Seul équipage français engagé dans cette étape de coupe du monde, les deux compères de Toulouse n’ont pu faire mieux que l’an passé au championnat du monde. La saison va être longue les championnats du monde en Nouvelle Zélande sont fin octobre. L’équipe de France et ses deux compères du double toutes catégories ont le temps de peaufiner les réglages.
« Bref, nous avions comme consignes de ne pas laisser partir les anglais. Nous devions les attaquer le plus tôt possible, leur mettre la pression et gagner c’était la stratégie du jour. » note Julien Bahain. Nous partons bien, certainement moins vite que ce que nous étions capables de faire l'an dernier, mais ça se travaille. Nous attaquons de suite pour ne pas laisser d'air aux britanniques. Après un premier 1000 d'enfer, dans le 3ème 500 nous plaçons une attaque qui nous permet même de prendre la tête. Mais....et oui il y a toujours un "mais"... la réponse fut radicale et sans équivoque!

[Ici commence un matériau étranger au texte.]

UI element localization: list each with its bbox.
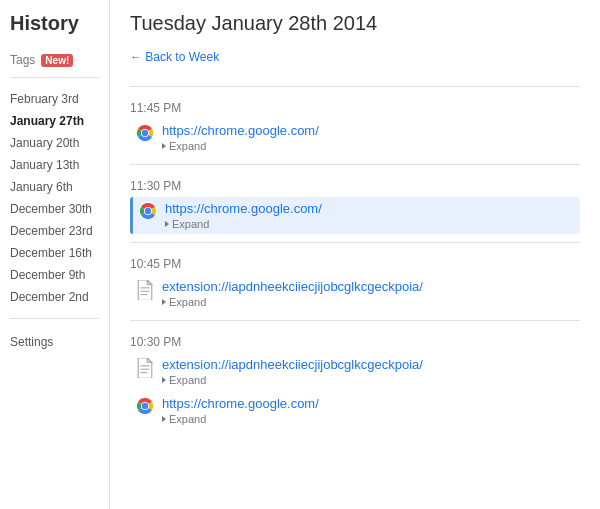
time-label: 11:45 PM [130,95,580,119]
entry-url-link[interactable]: extension://iapdnheekciiecjijobcglkcgeck… [162,357,423,372]
sidebar-nav-item[interactable]: December 23rd [10,220,99,242]
expand-triangle-icon [165,221,169,227]
sidebar-nav-item[interactable]: December 16th [10,242,99,264]
sidebar-divider-top [10,77,99,78]
history-entry: extension://iapdnheekciiecjijobcglkcgeck… [130,353,580,390]
time-label: 10:45 PM [130,251,580,275]
entry-url-link[interactable]: https://chrome.google.com/ [162,123,319,138]
main-content: Tuesday January 28th 2014 ← Back to Week… [110,0,600,509]
history-entry: https://chrome.google.com/Expand [130,392,580,429]
sidebar-title: History [10,12,99,35]
new-badge: New! [41,54,73,67]
svg-point-2 [142,130,148,136]
entry-content: https://chrome.google.com/Expand [165,201,322,230]
entry-content: https://chrome.google.com/Expand [162,123,319,152]
time-label: 10:30 PM [130,329,580,353]
entry-content: extension://iapdnheekciiecjijobcglkcgeck… [162,357,423,386]
expand-triangle-icon [162,299,166,305]
expand-toggle[interactable]: Expand [162,374,423,386]
expand-label: Expand [172,218,209,230]
page-title: Tuesday January 28th 2014 [130,12,580,35]
svg-point-5 [145,208,151,214]
history-entry: https://chrome.google.com/Expand [130,119,580,156]
sidebar-nav-item[interactable]: January 13th [10,154,99,176]
sidebar-nav-item[interactable]: December 2nd [10,286,99,308]
main-top-divider [130,86,580,87]
expand-toggle[interactable]: Expand [162,413,319,425]
chrome-icon [139,202,157,220]
entry-url-link[interactable]: https://chrome.google.com/ [165,201,322,216]
expand-label: Expand [169,140,206,152]
extension-doc-icon [136,280,154,298]
sidebar-nav-item[interactable]: January 27th [10,110,99,132]
expand-triangle-icon [162,377,166,383]
tags-label: Tags [10,53,35,67]
entry-content: extension://iapdnheekciiecjijobcglkcgeck… [162,279,423,308]
sidebar-nav-item[interactable]: February 3rd [10,88,99,110]
entry-url-link[interactable]: extension://iapdnheekciiecjijobcglkcgeck… [162,279,423,294]
sidebar: History Tags New! February 3rdJanuary 27… [0,0,110,509]
group-divider [130,242,580,243]
group-divider [130,164,580,165]
sidebar-nav-item[interactable]: January 6th [10,176,99,198]
sidebar-divider-bottom [10,318,99,319]
expand-label: Expand [169,413,206,425]
group-divider [130,320,580,321]
sidebar-nav: February 3rdJanuary 27thJanuary 20thJanu… [10,88,99,308]
sidebar-nav-item[interactable]: December 30th [10,198,99,220]
expand-triangle-icon [162,416,166,422]
time-label: 11:30 PM [130,173,580,197]
chrome-icon [136,124,154,142]
expand-toggle[interactable]: Expand [165,218,322,230]
entry-url-link[interactable]: https://chrome.google.com/ [162,396,319,411]
expand-triangle-icon [162,143,166,149]
sidebar-nav-item[interactable]: January 20th [10,132,99,154]
expand-label: Expand [169,374,206,386]
extension-doc-icon [136,358,154,376]
time-groups: 11:45 PM https://chrome.google.com/Expan… [130,95,580,429]
sidebar-nav-item[interactable]: December 9th [10,264,99,286]
entry-content: https://chrome.google.com/Expand [162,396,319,425]
settings-link[interactable]: Settings [10,335,99,349]
history-entry: extension://iapdnheekciiecjijobcglkcgeck… [130,275,580,312]
expand-label: Expand [169,296,206,308]
tags-section: Tags New! [10,53,99,67]
chrome-icon [136,397,154,415]
back-to-week-link[interactable]: ← Back to Week [130,50,219,64]
svg-point-14 [142,403,148,409]
expand-toggle[interactable]: Expand [162,140,319,152]
history-entry: https://chrome.google.com/Expand [130,197,580,234]
expand-toggle[interactable]: Expand [162,296,423,308]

Une vraie "machine de guerre" ses anglais ! Ils reprennent la tête avec une longueur de bateau que nous n'arriverons pas à combler malgré un bon enlevage. » Ajoute Julien
 Cette nouvelle composition de bateau nous demande plus d'exigence à l'entraînement mais les sensations de course sont excellentes. Nous n'avons pas peur de dire avec Cédric, qu'il s'agit là de notre meilleure course en double. Nous avons été plus acteurs, présents dans la bataille et cela se ressent dans la façon de faire. Je sens aussi que nous pouvons aller bien plus vite en travaillant certains points bien précis.
On repart d'Allemagne sur un bilan positif. Nous avons su faire face à l'échec de notre entrée en lice et rebondir pour prendre un cran à chaque parcours.